Menurutnya, program Sekolah Rakyat menjadi salah satu strategi pemerintah dalam menjamin hak pendidikan bagi anak-anak dari keluarga tidak mampu agar mendapatkan akses pembelajaran yang berkualitas dan setara.
Andi menjelaskan, total kapasitas peserta didik yang tersedia sebanyak 210 siswa dengan rincian: 60 siswa jenjang Sekolah Dasar (SD), 60 siswa jenjang Sekolah Menengah Pertama (SMP), 90 siswa jenjang Sekolah Menengah Atas (SMA)
Seluruh peserta didik yang diterima merupakan anak-anak dari kelompok masyarakat pada desil ekonomi terbawah yang telah melalui proses seleksi dan verifikasi.
“Penempatan seluruh siswa nantinya berada di Sekolah Rakyat permanen yang berlokasi di Palaran,” katanya.

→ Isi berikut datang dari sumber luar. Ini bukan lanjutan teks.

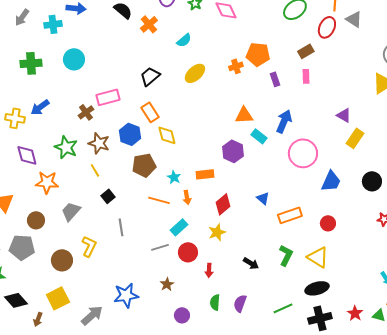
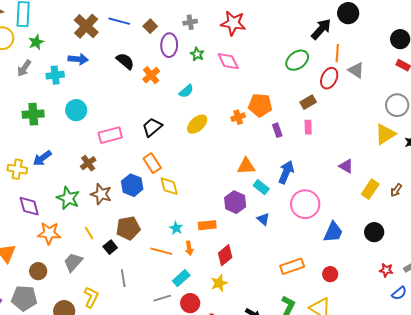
pink rectangle: (108, 97) -> (110, 135), moved
yellow rectangle: (355, 138) -> (370, 189), moved
brown pentagon: (144, 165) -> (128, 228), moved
yellow line: (95, 170) -> (89, 233), moved
blue triangle: (263, 198) -> (263, 219), moved

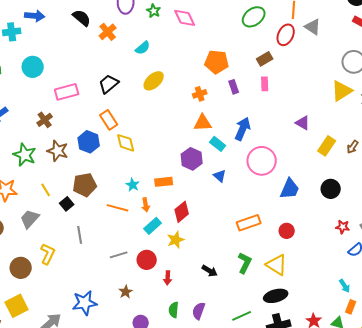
orange cross: (238, 117) -> (200, 94), moved
cyan rectangle: (181, 278) -> (153, 226), moved

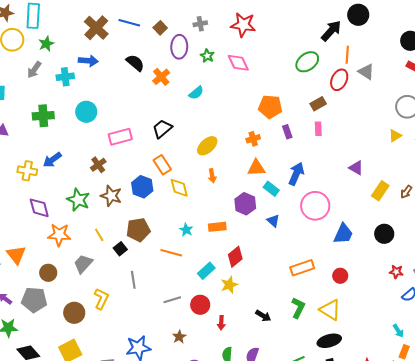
yellow ellipse: (154, 81) -> (207, 146), moved
yellow triangle: (342, 91) -> (395, 136), size x0.6
orange arrow: (146, 205) -> (212, 176), moved

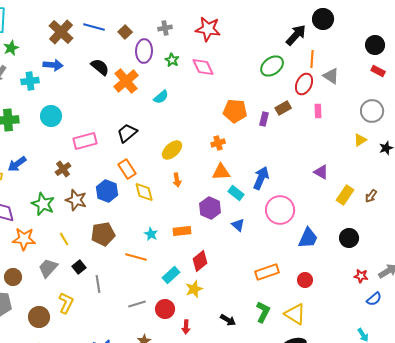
orange cross: (161, 77) -> (126, 81), size x1.4
pink rectangle: (318, 129) -> (318, 111), moved
purple rectangle: (287, 132) -> (264, 119), moved, turned 32
black square: (120, 249) -> (79, 267), moved

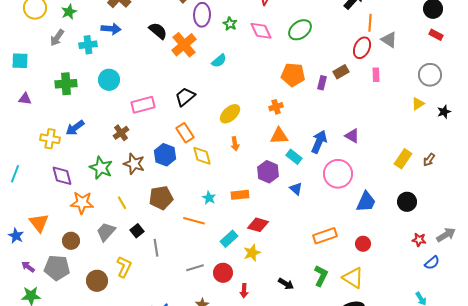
green ellipse: (272, 66) -> (300, 30), moved
purple triangle: (321, 172) -> (352, 136), moved
red diamond: (200, 261) -> (258, 225), turned 55

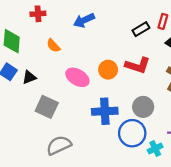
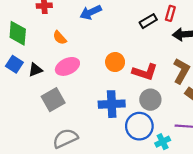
red L-shape: (138, 65) -> (145, 72), moved
pink ellipse: (77, 77) -> (67, 66), moved, turned -55
gray square: (47, 107) -> (53, 100), turned 35

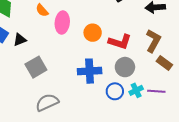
pink ellipse: (67, 66) -> (62, 23), moved, turned -60
blue circle: (139, 126) -> (115, 91), size x0.7
cyan cross: (163, 142) -> (136, 90), moved

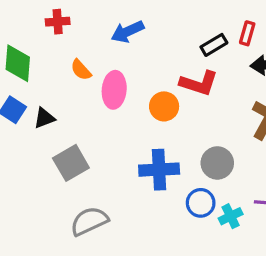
red L-shape: (120, 42) -> (199, 83), moved
cyan cross: (136, 90) -> (231, 216), moved

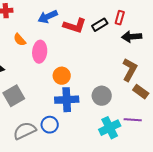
red L-shape: (199, 83) -> (75, 26), moved
orange circle: (164, 106) -> (62, 76), moved
blue circle: (201, 203) -> (50, 125), moved
cyan cross: (231, 216) -> (110, 128), size x1.5

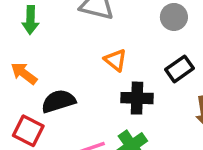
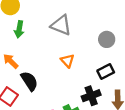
black cross: (137, 98) -> (91, 96), moved, turned -30
black semicircle: (58, 101) -> (29, 81), turned 66

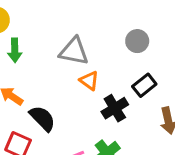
gray triangle: (61, 25) -> (74, 51), moved
black cross: (91, 96) -> (115, 108), moved

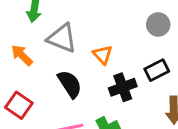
gray triangle: (74, 51) -> (62, 38), moved
black semicircle: (42, 118) -> (70, 84), moved

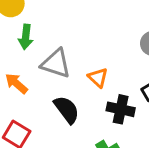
black cross: (123, 87) -> (121, 109), turned 36

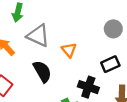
black cross: (121, 109) -> (88, 87), moved

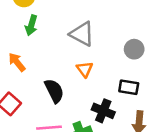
gray triangle: (38, 36) -> (82, 34), moved
black rectangle: (110, 64) -> (129, 87), turned 30

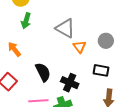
orange triangle: (85, 69) -> (80, 47), moved
black cross: (103, 111) -> (70, 83), moved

Dari total kuota yang tersedia, sebagian besar peserta didik berasal dari Kota Samarinda.
Untuk tingkat SD, sebanyak 55 siswa berasal dari Samarinda dan lima siswa lainnya berasal dari kabupaten/kota sekitar.
Sementara pada jenjang SMP, seluruh kuota sebanyak 60 siswa diisi oleh peserta didik yang berdomisili di Samarinda.
Adapun untuk tingkat SMA, terdapat 80 siswa asal Samarinda dan 10 siswa lainnya berasal dari daerah sekitar yang turut lolos seleksi.
Sekolah Rakyat Kaltim dibangun sebagai fasilitas pendidikan terpadu bagi masyarakat rentan. Lokasinya berada di Kecamatan Palaran dengan luas lahan mencapai tujuh hektare.
Total luas bangunan sekolah tersebut mencapai 27.498,18 meter persegi yang dilengkapi berbagai fasilitas penunjang pendidikan.
Pemerintah menargetkan seluruh pembangunan dapat selesai tepat waktu dan siap digunakan secara penuh pada 20 Juni 2026.
Melalui program Sekolah Rakyat, pemerintah berharap anak-anak dari keluarga kurang mampu memiliki kesempatan yang sama untuk memperoleh pendidikan berkualitas.
Selain meningkatkan akses pendidikan, program ini juga diharapkan menjadi salah satu instrumen penting dalam memutus rantai kemiskinan antargenerasi melalui peningkatan kualitas sumber daya manusia.
Dengan terpenuhinya kuota tahun ajaran pertama ini, Sekolah Rakyat Kaltim menjadi salah satu program pendidikan sosial terbesar yang disiapkan pemerintah untuk masyarakat rentan di Kalimantan Timur.